When Jesus reached the spot, he looked up and said to him, “Zacchaeus, come down immediately. I must stay at your house today.” So he came down at once and welcomed him gladly.
All the people saw this and began to mutter, “He has gone to be the guest of a sinner.”
But Zacchaeus stood up and said to the Lord, “Look, Lord! Here and now I give half of my possessions to the poor, and if I have cheated anybody out of anything, I will pay back four times the amount.”
Jesus said to him, “Today salvation has come to this house, because this man, too, is a son of Abraham. For the Son of Man came to seek and to save the lost.
Mission fields come in all shapes and sizes. Some are far away; others are our own backyards. Some involve those who have obvious needs; others involve those whose needs are hidden. Yet, Christ calls us to reach out to all people in his name.
Alana Walker Carpenter of Yorkminster Park Baptist Church, Toronto, has a unique calling—a ministry to the often-affluent business leaders on Bay Street, Toronto, and beyond. For some of us, this presents a challenge because it’s easy to look at the exterior of the affluent: the expensive suit, the fancy car, the big house.

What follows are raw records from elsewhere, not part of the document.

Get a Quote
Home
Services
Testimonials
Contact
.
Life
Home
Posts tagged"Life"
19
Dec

It’s easy to look at those things and imagine, “If only I had those things, I would be happy.” But even the Beatles knew that you can’t buy love… and you can’t fill your soul up with stuff. The well-dressed lawyer may be struggling with the end of a marriage. The banker may wrestle with addiction just as much as the homeless person he passes on the street. All of them are made in the image of God.

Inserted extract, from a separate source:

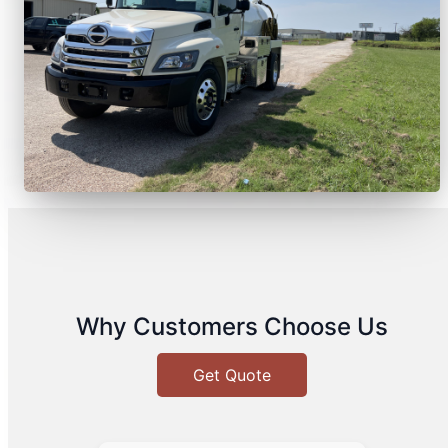
Why Customers Choose Us
Get Quote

That’s where Intriciti comes in. Through Intriciti, Alana is living out her dedication to encouraging Christians in the business community to live out their faith where they are—to be fully followers of Jesus whether they are in their churches or corner offices. Over the decades, many churches have seen a steady decline in the numbers of people coming through their doors. Offices have not. People stream through their doors faithfully not just once a week, but every morning, eyes glued to smart phones, calendars bursting with meetings and deadlines. Missionaries in the workplace have no shortage of people to care for.

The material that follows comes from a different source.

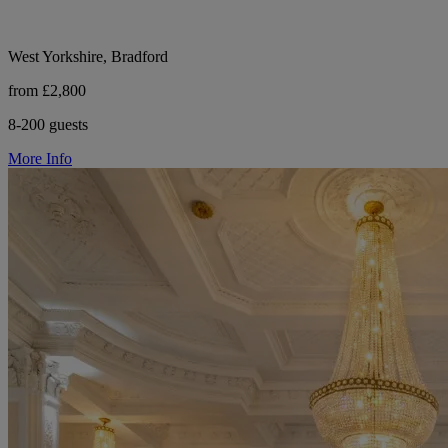
West Yorkshire, Bradford
from £2,800
8-200 guests
More Info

“People want to be known for who they are, not what they have,” says Alana. There is a longing in all of us to be connected with God. “There is poverty of spirit and poverty of possession.”
For her, reaching out to those whose marriages are falling apart, whose health is failing or even who are dealing with the death of loved ones is a privilege. And providing a safe space for the business community to come, to pray and to take steps to bring themselves and others closer to God is imperative.
“People have losses here too. Dreams, relationships, jobs… Grief is a journey,” says Alana.
Looking out her office window are the glass towers of downtown Toronto, a collection of offices and condominiums. Alana’s hope is that by building connections between people who live and work in those spaces, she can develop a vibrant community of faith where many least expect it. It is letting the light of Christ into many of the places that it rarely gets to shine. It is encouraging people of influence to walk more firmly in their faith, to partner with each other and with other people and organizations that need their skills and ultimately, to welcome more people who desperately need the love of Jesus into his kingdom.